Published online 2009 April 21. doi: 10.1371/journal.pbio.1000089.
PMCID: PMC2671558
From Rapid Place Learning to Behavioral Performance: A Key Role for the Intermediate Hippocampus
Tobias Bast,1,2* Iain A Wilson,1 Menno P Witter,3,4 and Richard G. M Morris1
1 Centre for Cognitive and Neural Systems (CCNS), School of Biomedical Sciences, University of Edinburgh, Edinburgh, United Kingdom
2 School of Psychology and Institute of Neuroscience, University of Nottingham, Nottingham, United Kingdom
3 Centre for the Biology of Memory and Kavli Institute for Systems Neuroscience, Norwegian University of Science and Technology (NTNU), Trondheim, Norway
4 Department of Anatomy and Neuroscience, VU University medical center, Amsterdam, the Netherlands
Mick D Rugg, Academic Editor
University of California, Irvine, United States of America
* To whom correspondence should be addressed. E-mail: tobias.bast/at/nottingham.ac.uk
Received October 3, 2008; Accepted March 6, 2009.
Abstract
Rapid place encoding by hippocampal neurons, as reflected by place-related firing, has been intensely studied, whereas the substrates that translate hippocampal place codes into behavior have received little attention. A key point relevant to this translation is that hippocampal organization is characterized by functional–anatomical gradients along the septotemporal axis: Whereas the ability of hippocampal neurons to encode accurate place information declines from the septal to temporal end, hippocampal connectivity to prefrontal and subcortical sites that might relate such place information to behavioral-control processes shows an opposite gradient. We examined in rats the impact of selective lesions to relevant parts of the hippocampus on behavioral tests requiring place learning (watermaze procedures) and on in vivo electrophysiological models of hippocampal encoding (long-term potentiation [LTP], place cells). We found that the intermediate hippocampus is necessary and largely sufficient for behavioral performance based on rapid place learning. In contrast, a residual septal pole of the hippocampus, although displaying intact electrophysiological indices of rapid information encoding (LTP, precise place-related firing, and rapid remapping), failed to sustain watermaze performance based on rapid place learning. These data highlight the important distinction between hippocampal encoding and the behavioral performance based on such encoding, and suggest that the intermediate hippocampus, where substrates of rapid accurate place encoding converge with links to behavioral control, is critical to translate rapid (one-trial) place learning into navigational performance.
Author Summary
The ability to remember locations in space is dependent on an area of the brain called the hippocampus.

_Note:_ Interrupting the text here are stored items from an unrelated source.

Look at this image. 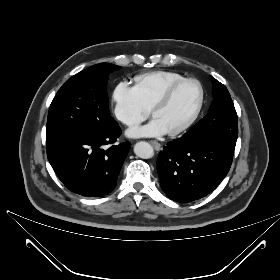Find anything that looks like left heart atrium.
<instances>
[{
  "label": "left heart atrium",
  "instance_id": "1",
  "mask_svg": "<svg viewBox=\"0 0 280 280\" xmlns=\"http://www.w3.org/2000/svg\"><path fill=\"white\" fill-rule=\"evenodd\" d=\"M164 134H166V130L156 119H153L145 126L134 127L126 131V135L131 138L158 137Z\"/></svg>",
  "mask_w": 280,
  "mask_h": 280
}]
</instances>
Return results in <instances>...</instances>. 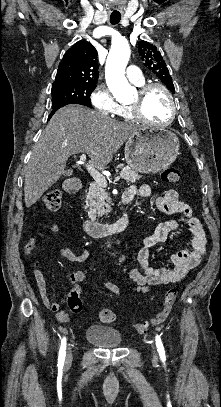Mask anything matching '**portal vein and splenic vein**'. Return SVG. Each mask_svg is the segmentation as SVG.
<instances>
[{"label":"portal vein and splenic vein","mask_w":221,"mask_h":407,"mask_svg":"<svg viewBox=\"0 0 221 407\" xmlns=\"http://www.w3.org/2000/svg\"><path fill=\"white\" fill-rule=\"evenodd\" d=\"M79 162L81 164H84L87 171L89 172V174L92 176V178L95 180L96 183H98L99 185L106 187L107 186V180L105 178L104 175H102L93 165H91L90 163H88L86 161V154H82L80 156ZM121 179V176H116L114 178V182H118Z\"/></svg>","instance_id":"18ae733b"}]
</instances>
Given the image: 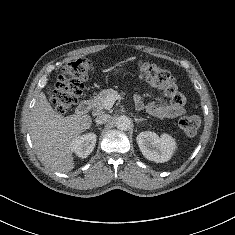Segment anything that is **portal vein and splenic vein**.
<instances>
[{
	"instance_id": "1",
	"label": "portal vein and splenic vein",
	"mask_w": 235,
	"mask_h": 235,
	"mask_svg": "<svg viewBox=\"0 0 235 235\" xmlns=\"http://www.w3.org/2000/svg\"><path fill=\"white\" fill-rule=\"evenodd\" d=\"M118 99H123V98L120 95H111V96H108L105 99V102H104L105 109L110 110L113 107L115 101L118 100Z\"/></svg>"
}]
</instances>
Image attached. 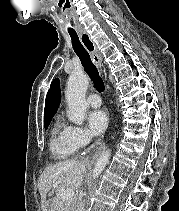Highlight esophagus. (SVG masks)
Returning <instances> with one entry per match:
<instances>
[{
	"label": "esophagus",
	"mask_w": 179,
	"mask_h": 211,
	"mask_svg": "<svg viewBox=\"0 0 179 211\" xmlns=\"http://www.w3.org/2000/svg\"><path fill=\"white\" fill-rule=\"evenodd\" d=\"M82 41L88 48V53L92 56L93 62L96 66H101L102 58L100 53L93 48L92 42L89 40L85 31H80ZM102 149H106V144H93V147H88V151H83V159L85 163H95V156H98V152H102Z\"/></svg>",
	"instance_id": "34e87169"
}]
</instances>
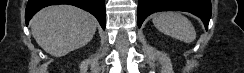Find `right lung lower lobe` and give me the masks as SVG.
Returning a JSON list of instances; mask_svg holds the SVG:
<instances>
[{
    "label": "right lung lower lobe",
    "mask_w": 244,
    "mask_h": 73,
    "mask_svg": "<svg viewBox=\"0 0 244 73\" xmlns=\"http://www.w3.org/2000/svg\"><path fill=\"white\" fill-rule=\"evenodd\" d=\"M55 4H70L93 14L105 29V0H29L26 6L25 20H29L43 7Z\"/></svg>",
    "instance_id": "right-lung-lower-lobe-1"
}]
</instances>
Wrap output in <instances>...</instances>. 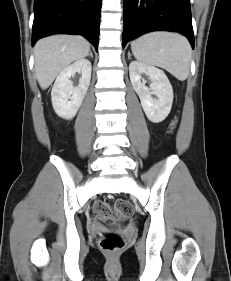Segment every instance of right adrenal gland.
<instances>
[{
	"label": "right adrenal gland",
	"mask_w": 231,
	"mask_h": 281,
	"mask_svg": "<svg viewBox=\"0 0 231 281\" xmlns=\"http://www.w3.org/2000/svg\"><path fill=\"white\" fill-rule=\"evenodd\" d=\"M88 56H90L91 58H93V54H92V52H90Z\"/></svg>",
	"instance_id": "1"
}]
</instances>
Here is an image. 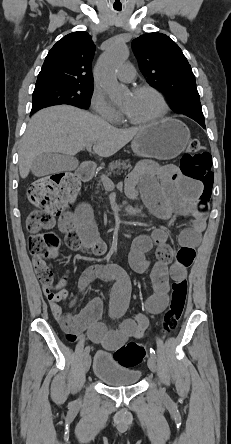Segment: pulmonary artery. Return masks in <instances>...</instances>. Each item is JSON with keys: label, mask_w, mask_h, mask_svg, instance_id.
I'll return each instance as SVG.
<instances>
[{"label": "pulmonary artery", "mask_w": 231, "mask_h": 444, "mask_svg": "<svg viewBox=\"0 0 231 444\" xmlns=\"http://www.w3.org/2000/svg\"><path fill=\"white\" fill-rule=\"evenodd\" d=\"M136 70L132 64H123L117 72V77L122 82H132L135 79Z\"/></svg>", "instance_id": "1"}]
</instances>
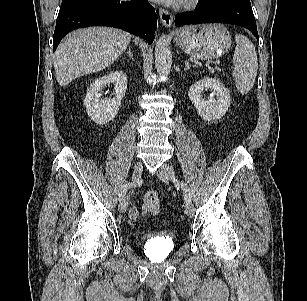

A much-studied property of neurons in the hippocampus is that they rapidly come to represent or code for specific places—i.e., the hippocampus “learns” places—as animals or humans move through an environment. Here, we identified in rats the hippocampal substrate enabling the translation of place learning into appropriate search and approach behavior (similar to the task of returning to a novel place where you parked your car). We examined the impact of selective lesions to distinct parts of the hippocampus on behavior requiring rapid place learning and on in vivo electrophysiological models of hippocampal learning such as place-related neuronal activity. We showed that translation of rapid place learning into efficient search behavior requires the “intermediate” region of the hippocampus, a region that likely combines anatomical links to visuospatial information processed by the neocortex with links to behavioral control through prefrontal cortex and subcortical sites. In contrast, the so-called “septal” region of the hippocampus, which features the relevant anatomical links to visuospatial information processing, can sustain rapid place learning (as reflected by formation of place-related neuronal firing), but not translate such learning into appropriate search and approach behavior.